Forum for Science, Industry and Business

Sponsored by:     3M 
Search our Site:

 

Giant impact explains Mars dichotomy

27.06.2008
The surface landscape of Mars, divided into lowlands in the north and highlands in the south, has long perplexed planetary scientists.

Was it sculpted by several small impacts, via mantle convection in the planet's interior, or by one giant impact? Now scientists at the California Institute of Technology have shown through computer modeling that the Mars dichotomy, as the divided terrain has been termed, can indeed be explained by one giant impact early in the planet's history.

"The dichotomy is arguably the oldest feature on Mars," notes Oded Aharonson, associate professor of planetary science at Caltech and an author of the study. The feature arose more than four billion years ago, before the rest of the planet's complex geologic history was superimposed.

Scientists had previously discounted the idea that a single, giant impactor could have created the lower elevations and thinner crust of Mars's northern region, says Margarita Marinova, a graduate student in Caltech's Division of Geological and Planetary Sciences (GPS) and lead author of the study, which appears June 26 in the journal Nature. This special issue of the journal features a trio of papers on the Mars dichotomy.

For one thing, Marinova explains, it was thought that a single impact would leave a circular footprint, but the outline of the northern lowlands region is elliptical. There is also a distinct lack of a crater rim: topography increases smoothly from the lowlands to the highlands without a lip of concentrated material in between, as is the case in small craters. Finally, it was believed that a giant impactor would obliterate the record of its own occurrence by melting a large fraction of the planet and forming a magma ocean.

"We set out to show that it's possible to make a big hole without melting the majority of the surface of Mars," Aharonson says. The team modeled a range of projectile parameters that could yield a cavity the size and ellipticity of the Mars lowlands without melting the whole planet or making a crater rim.

After cranking 500 simulations combining various energies, velocities, and impact angles through the GPS division's Beowulf-class computer cluster CITerra, the researchers narrowed in on a "sweet spot"--a range of single-impact parameters that would make exactly the type of crater found on Mars. Although a large impact had been suggested (and discounted) in the past, Aharonson says, computers weren't fast enough to run the models. "The ability to search for parameters that allow an impact compatible with observations is enabled by the dedicated machine at Caltech," he adds.

The favored simulation conditions outlined by the sweet spot suggest an impact energy of around 1029 joules, which is equivalent to 100 billion gigatons of TNT. The impactor would have hit Mars at an angle between 30 and 60 degrees while traveling at 6 to 10 kilometers per second. By combining these factors, Marinova calculated that the projectile was roughly 1,600 to 2,700 kilometers across.

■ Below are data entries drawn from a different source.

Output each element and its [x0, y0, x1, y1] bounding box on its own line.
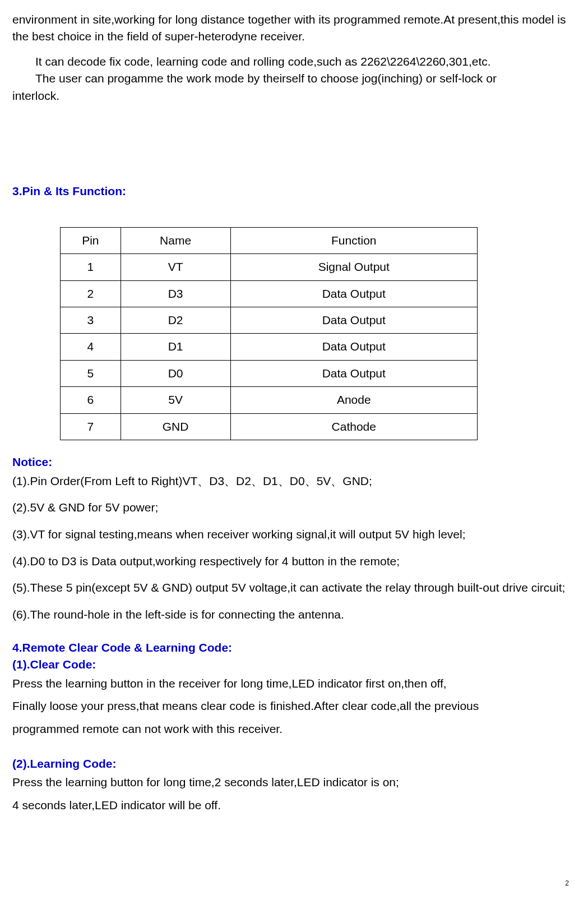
- learning-code-body: Press the learning button for long time,…: [12, 772, 576, 816]
- table-row: 7 GND Cathode: [61, 413, 478, 440]
- notice-item: (6).The round-hole in the left-side is f…: [12, 605, 576, 625]
- learning-code-line: Press the learning button for long time,…: [12, 772, 576, 793]
- notice-item: (3).VT for signal testing,means when rec…: [12, 524, 576, 545]
- page-number: 2: [565, 879, 569, 888]
- cell-func: Signal Output: [230, 254, 477, 280]
- table-row: 2 D3 Data Output: [61, 280, 478, 307]
- section4-sub1-heading: (1).Clear Code:: [12, 656, 576, 673]
- cell-pin: 3: [61, 307, 121, 333]
- cell-pin: 6: [61, 387, 121, 413]
- clear-code-body: Press the learning button in the receive…: [12, 674, 576, 740]
- intro-paragraph-1: environment in site,working for long dis…: [12, 11, 576, 45]
- table-row: 3 D2 Data Output: [61, 307, 478, 333]
- cell-func: Data Output: [230, 307, 477, 333]
- clear-code-line: Press the learning button in the receive…: [12, 674, 576, 694]
- cell-name: D1: [121, 334, 230, 360]
- table-row: 5 D0 Data Output: [61, 360, 478, 386]
- th-function: Function: [230, 227, 477, 253]
- page-content: environment in site,working for long dis…: [12, 11, 576, 892]
- cell-func: Anode: [230, 387, 477, 413]
- cell-func: Cathode: [230, 413, 477, 440]
- cell-name: VT: [121, 254, 230, 280]
- cell-name: D0: [121, 360, 230, 386]
- cell-func: Data Output: [230, 334, 477, 360]
- notice-item: (5).These 5 pin(except 5V & GND) output …: [12, 578, 576, 598]
- cell-pin: 5: [61, 360, 121, 386]
- notice-item: (2).5V & GND for 5V power;: [12, 497, 576, 518]
- cell-name: D3: [121, 280, 230, 307]
- cell-func: Data Output: [230, 280, 477, 307]
- table-row: 1 VT Signal Output: [61, 254, 478, 280]
- cell-func: Data Output: [230, 360, 477, 386]
- cell-pin: 7: [61, 413, 121, 440]
- notice-item: (4).D0 to D3 is Data output,working resp…: [12, 551, 576, 571]
- intro-paragraph-3a: The user can progamme the work mode by t…: [35, 70, 576, 87]
- table-header-row: Pin Name Function: [61, 227, 478, 253]
- table-row: 4 D1 Data Output: [61, 334, 478, 360]
- learning-code-line: 4 seconds later,LED indicator will be of…: [12, 795, 576, 816]
- notice-heading: Notice:: [12, 454, 576, 471]
- cell-pin: 2: [61, 280, 121, 307]
- th-name: Name: [121, 227, 230, 253]
- table-row: 6 5V Anode: [61, 387, 478, 413]
- intro-paragraph-2: It can decode fix code, learning code an…: [35, 53, 576, 70]
- cell-name: D2: [121, 307, 230, 333]
- section4-sub2-heading: (2).Learning Code:: [12, 755, 576, 772]
- section4-heading: 4.Remote Clear Code & Learning Code:: [12, 639, 576, 656]
- cell-name: 5V: [121, 387, 230, 413]
- pin-function-table: Pin Name Function 1 VT Signal Output 2 D…: [60, 227, 478, 441]
- cell-pin: 4: [61, 334, 121, 360]
- clear-code-line: Finally loose your press,that means clea…: [12, 696, 576, 717]
- th-pin: Pin: [61, 227, 121, 253]
- clear-code-line: programmed remote can not work with this…: [12, 719, 576, 740]
- section3-heading: 3.Pin & Its Function:: [12, 183, 576, 200]
- cell-name: GND: [121, 413, 230, 440]
- intro-paragraph-3b: interlock.: [12, 87, 576, 104]
- notice-list: (1).Pin Order(From Left to Right)VT、D3、D…: [12, 471, 576, 625]
- notice-item: (1).Pin Order(From Left to Right)VT、D3、D…: [12, 471, 576, 491]
- cell-pin: 1: [61, 254, 121, 280]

Estimates of the energy of the Mars impact place it squarely between the impact that is thought to have led to the extinction of dinosaurs on Earth 65 million years ago and the one believed to have extruded our planet's moon four billion years ago.

Indeed, the timing of formation of our moon and the Mars dichotomy is not coincidental, Marinova notes. "This size range of impacts only occurred early in solar system history," she says. The results of this study are also applicable to understanding large impact events on other heavenly bodies, like the Aitken Basin on the moon and the Caloris Basin on Mercury.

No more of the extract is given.